Communications error to 127.0.0.1#5335: timed out

Please follow the below template, it will help us to help you!

If you are Experiencing issues with a Pi-hole install that has non-standard elements (e.g you are using nginx instead of lighttpd, or there is some other aspect of your install that is customised) - please use the Community Help category.

Expected Behaviour:

Running pihole on an ubuntu 22.04 LXC in Proxmox. Using it as DNS with unbound ( installed using apt, as in the official docs of pihole ), and working pretty much ok, except that some domains are not being resolved.

Actual Behaviour:

Trying to investigate, I ran

dig plex.tv @127.0.0.1 -p 5335

and the return was:

;; communications error to 127.0.0.1#5335: timed out
;; communications error to 127.0.0.1#5335: timed out
;; communications error to 127.0.0.1#5335: timed out

; <<>> DiG 9.18.18-0ubuntu0.22.04.2-Ubuntu <<>> plex.tv @127.0.0.1 -p 5335
;; global options: +cmd
;; no servers could be reached

Further on, checked the unbound service and the result is:

* unbound.service - Unbound DNS server
     Loaded: loaded (/lib/systemd/system/unbound.service; enabled; vendor preset: enabled)
     Active: active (running) since Thu 2024-02-22 17:45:05 EET; 1 day 22h ago
       Docs: man:unbound(8)
    Process: 113 ExecStartPre=/usr/lib/unbound/package-helper chroot_setup (code=exited, status=0/SUCCESS)
    Process: 139 ExecStartPre=/usr/lib/unbound/package-helper root_trust_anchor_update (code=exited, status=0/SUCCESS)
    Process: 18587 ExecReload=/bin/kill -HUP $MAINPID (code=exited, status=0/SUCCESS)
   Main PID: 149 (unbound)
      Tasks: 1 (limit: 76799)
     Memory: 24.4M
        CPU: 27.769s
     CGroup: /system.slice/unbound.service
             `-149 /usr/sbin/unbound -d -p

Debug Token:

https://tricorder.pi-hole.net/Lq6MAzI1/

Please, any advise would help!

What machine was that dig command run from?

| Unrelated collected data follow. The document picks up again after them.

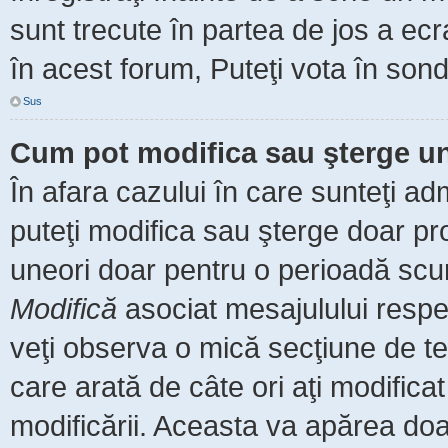
sunt trecute în partea de jos a ec
în acest forum, Puteţi vota în sond
Sus
Cum pot modifica sau şterge u
În afara cazului în care sunteţi ad
puteţi modifica sau şterge doar pr
uneori doar pentru o perioadă scu
Modifică
asociat mesajulului respe
veţi observa o mică secţiune de te
care arată de câte ori aţi modific
modificării. Aceasta va apărea do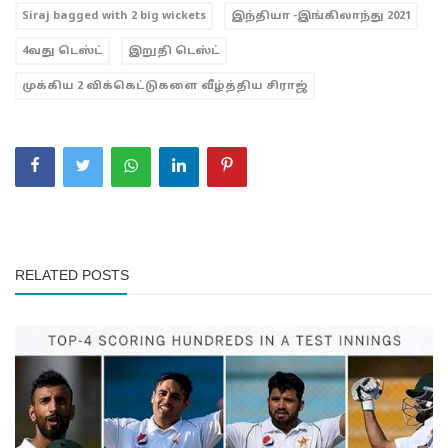
Siraj bagged with 2 big wickets
இந்தியா -இங்கிலாந்து 2021
4வது டெஸ்ட்
இறுதி டெஸ்ட்
முக்கிய 2 விக்கெட்டுகளை வீழ்த்திய சிராஜ்
RELATED POSTS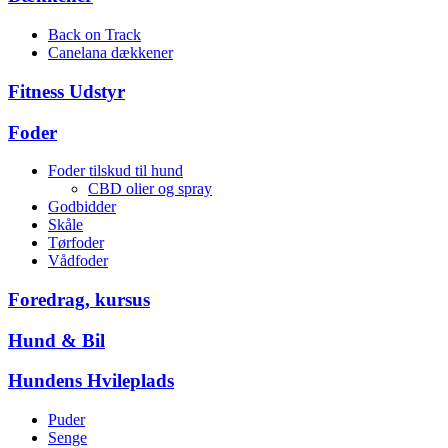
Back on Track
Canelana dækkener
Fitness Udstyr
Foder
Foder tilskud til hund
CBD olier og spray
Godbidder
Skåle
Tørfoder
Vådfoder
Foredrag, kursus
Hund & Bil
Hundens Hvileplads
Puder
Senge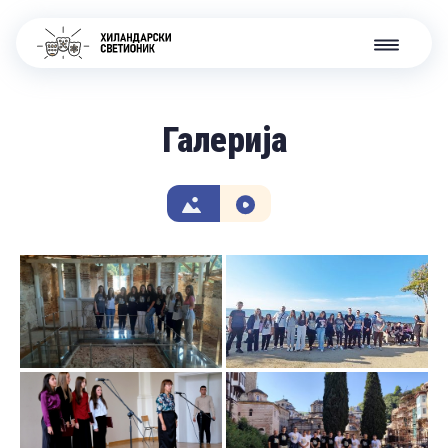
Галерија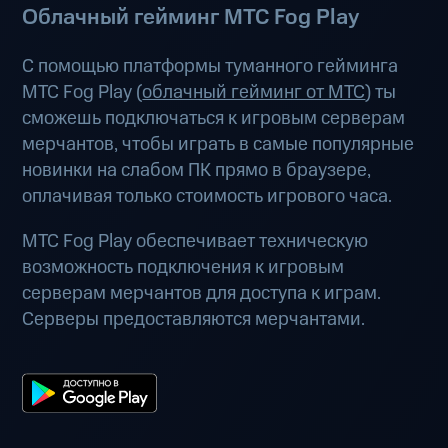
Облачный гейминг МТС Fog Play
С помощью платформы туманного гейминга
МТС Fog Play (
облачный гейминг от МТС
) ты
сможешь подключаться к игровым серверам
мерчантов, чтобы играть в самые популярные
новинки на слабом ПК прямо в браузере,
оплачивая только стоимость игрового часа.
МТС Fog Play обеспечивает техническую
возможность подключения к игровым
серверам мерчантов для доступа к играм.
Серверы предоставляются мерчантами.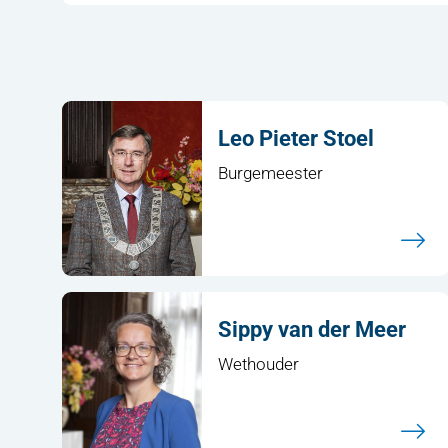
Leo Pieter Stoel
Burgemeester
Sippy van der Meer
Wethouder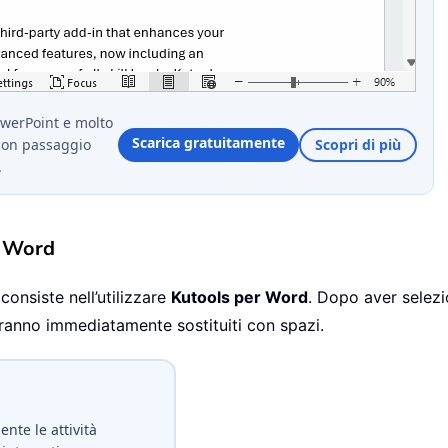
owerPoint e molto
Scarica gratuitamente
con passaggio
Scopri di più
.
r Word
consiste nell’utilizzare
Kutools per Word
. Dopo aver selezi
erranno immediatamente sostituiti con spazi.
nte le attività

Run from your Pi-hole host machine, please share the output of:

sudo unbound-checkconf
sudo grep -v '#\|^$' -R /etc/unbound/unbound.conf.d

this outputs:

unbound-checkconf: no errors in /etc/unbound/unbound.conf

output of sudo grep -v '#\|^$' -R /etc/unbound/unbound.conf.d:

/etc/unbound/unbound.conf.d/root-auto-trust-anchor-file.conf:server:
/etc/unbound/unbound.conf.d/root-auto-trust-anchor-file.conf:    auto-trust-anchor-file: "/var/lib/unbound/root.key"
/etc/unbound/unbound.conf.d/pi-hole.conf:server:
/etc/unbound/unbound.conf.d/pi-hole.conf:    verbosity: 0
/etc/unbound/unbound.conf.d/pi-hole.conf:    interface: 127.0.0.1
/etc/unbound/unbound.conf.d/pi-hole.conf:    port: 5335
/etc/unbound/unbound.conf.d/pi-hole.conf:    do-ip4: yes
/etc/unbound/unbound.conf.d/pi-hole.conf:    do-udp: yes
/etc/unbound/unbound.conf.d/pi-hole.conf:    do-tcp: yes
/etc/unbound/unbound.conf.d/pi-hole.conf:    do-ip6: no
/etc/unbound/unbound.conf.d/pi-hole.conf:    prefer-ip6: no
/etc/unbound/unbound.conf.d/pi-hole.conf:    root-hints: "/var/lib/unbound/root.hints"
/etc/unbound/unbound.conf.d/pi-hole.conf:    harden-glue: yes
/etc/unbound/unbound.conf.d/pi-hole.conf:    harden-dnssec-stripped: yes
/etc/unbound/unbound.conf.d/pi-hole.conf:    use-caps-for-id: no
/etc/unbound/unbound.conf.d/pi-hole.conf:    edns-buffer-size: 1232
/etc/unbound/unbound.conf.d/pi-hole.conf:    prefetch: yes
/etc/unbound/unbound.conf.d/pi-hole.conf:    num-threads: 1
/etc/unbound/unbound.conf.d/pi-hole.conf:    so-rcvbuf: 1m
/etc/unbound/unbound.conf.d/pi-hole.conf:    private-address: 192.168.0.0/16
/etc/unbound/unbound.conf.d/pi-hole.conf:    private-address: 169.254.0.0/16
/etc/unbound/unbound.conf.d/pi-hole.conf:    private-address: 172.16.0.0/12
/etc/unbound/unbound.conf.d/pi-hole.conf:    private-address: 10.0.0.0/8
/etc/unbound/unbound.conf.d/pi-hole.conf:    private-address: fd00::/8
/etc/unbound/unbound.conf.d/pi-hole.conf:    private-address: fe80::/10

dig command was run on the same host as the pihole and unbound.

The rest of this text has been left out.